Sonia Guajajara: Obrigada. Obrigada. Maria Paula, boa noite.
Maria Paula: Eu que agradeço. Sonia, você é uma pessoa que tem um peso internacional muito forte e agora você tem também um peso aqui dentro do Brasil, que é claro, ser uma ministra de Estado. E é muita responsabilidade, né? Então, primeiro eu queria saber como é que você está se sentindo com toda essa novidade. Já tem quase um ano, mas ainda é uma grande novidade. E eu queria também saber quais as políticas que vocês estão pensando para incentivar o empreendedorismo indígena no Brasil.
Sonia Guajajara: Sim. Então, primeiro também agradecer pela oportunidade, pelo espaço de estar aqui. Para mim é motivo de muito orgulho estar nesse lugar hoje, ocupando esse cargo de ministra de Estado dos Povos Indígenas. Primeiro porque é um ministério inédito. Segundo, porque fortalece esse protagonismo dos povos indígenas, da mulher indígena. E a gente tem essa oportunidade também de mostrar que nós, povos indígenas, podemos também fazer política. Podemos ajudar na construção desse país. E é uma oportunidade também da gente discutir, debater as questões indígenas no país, que ainda carece de muita compreensão, de muito conhecimento. Muitas pessoas não têm muita ideia nem do que é o empreendedorismo indígena. Então, primeiro é a gente tentar desmistificar essas ideias que muitas das vezes são até equivocadas em relação aos povos indígenas. Então, nós hoje falamos dessa presença indígena no Brasil. Estamos presentes nos 27 estados da Federação, de norte a sul do país. Muita gente ainda pensa que só tem indígena na Amazônia, se não no Amazonas. Então, nós estamos trabalhando muito ainda essa desmistificação sobre o que é o empreendedorismo indígena, que pode ser, inclusive, o que a gente faz para proteger a biodiversidade, para proteger o meio ambiente e entender que empreendedorismo não é somente ter um grande negócio, né? O empreendedorismo indígena pode ser a valorização do que as mulheres fazem, pode ser o quintal que é aqui que a gente planta pra garantir a segurança alimentar, pode ser nossas biojoias, nossas artesanato com potencial que também gera renda, né?
Maria Paula: Então gera identidade do povo brasileiro.

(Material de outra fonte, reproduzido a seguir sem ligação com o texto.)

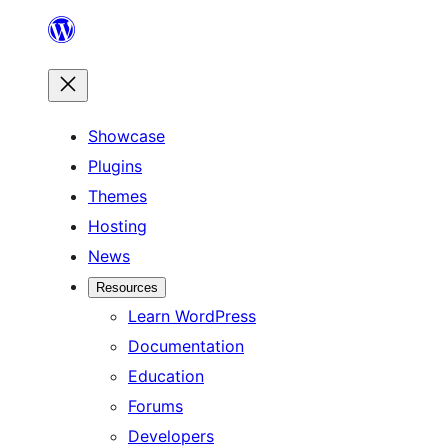
Skip
to
content
Showcase
Plugins
Themes
Hosting
News
Resources
Learn WordPress
Documentation
Education
Forums
Developers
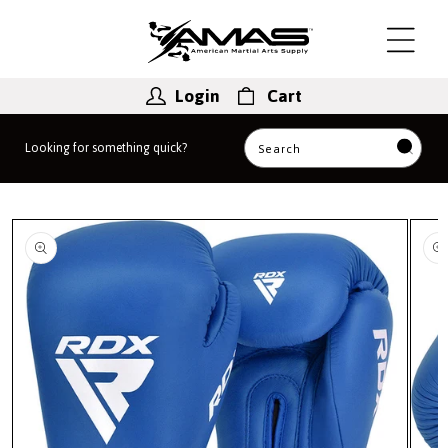
Skip to
content
Login
Cart
Looking for something quick?
Search
Skip to
product
information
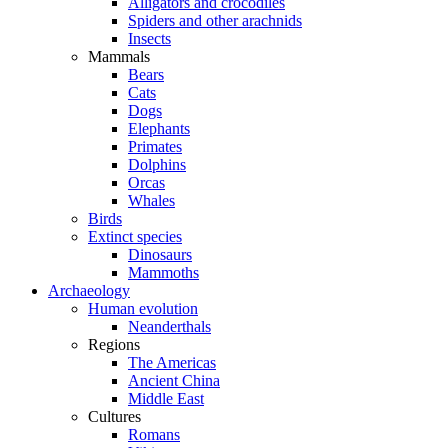
Alligators and crocodiles
Spiders and other arachnids
Insects
Mammals
Bears
Cats
Dogs
Elephants
Primates
Dolphins
Orcas
Whales
Birds
Extinct species
Dinosaurs
Mammoths
Archaeology
Human evolution
Neanderthals
Regions
The Americas
Ancient China
Middle East
Cultures
Romans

Sonia Guajajara: Exatamente. A nossa identidade é uma geração de renda. E essa valorização da cultura, né? Então é muito importante olhar o empreendedorismo também, nas suas mais diversas formas.
Maria Paula: E você é uma mulher que rompe barreiras, isso que você falou primeiro, não só como mulher, mas como mulher indígena, sendo um país que, pela primeira vez, gente, como demorou para ter esse ministério. E agora você está aqui trazendo todo esse novo olhar. E esse novo olhar vai impactar muito na vida. Você está contando aí de mulheres, por exemplo, mulheres que estão fazendo joias incríveis, mulheres que estão trabalhando com sementes, colhendo o açaí. Existem inúmeras formas de empreender de uma forma consciente, porque isso também é uma coisa muito linda que você traz, que é essa noção de que os povos indígenas, só de estar vivendo, eles já estão protegendo o planeta. Tudo o que eles estão fazendo já tem uma importância enorme nesse momento de crise climática que a gente está vivendo. E ainda por cima, claro, a Amazônia, por exemplo. A Amazônia não é só floresta, rio e bicho. Tem muita gente morando lá dentro. A gente precisa entender essas pessoas também, como pessoas que produzem riquezas para esse país. Então eu queria que você falasse um pouquinho de pequenas coisas que você vê já como ministra, que podem ser incentivadas para essas pessoas que estão começando a se entender como protagonista não só na cena como brasileiro respeitado, mas também como dono de negócio, com quem está fazendo negócio também.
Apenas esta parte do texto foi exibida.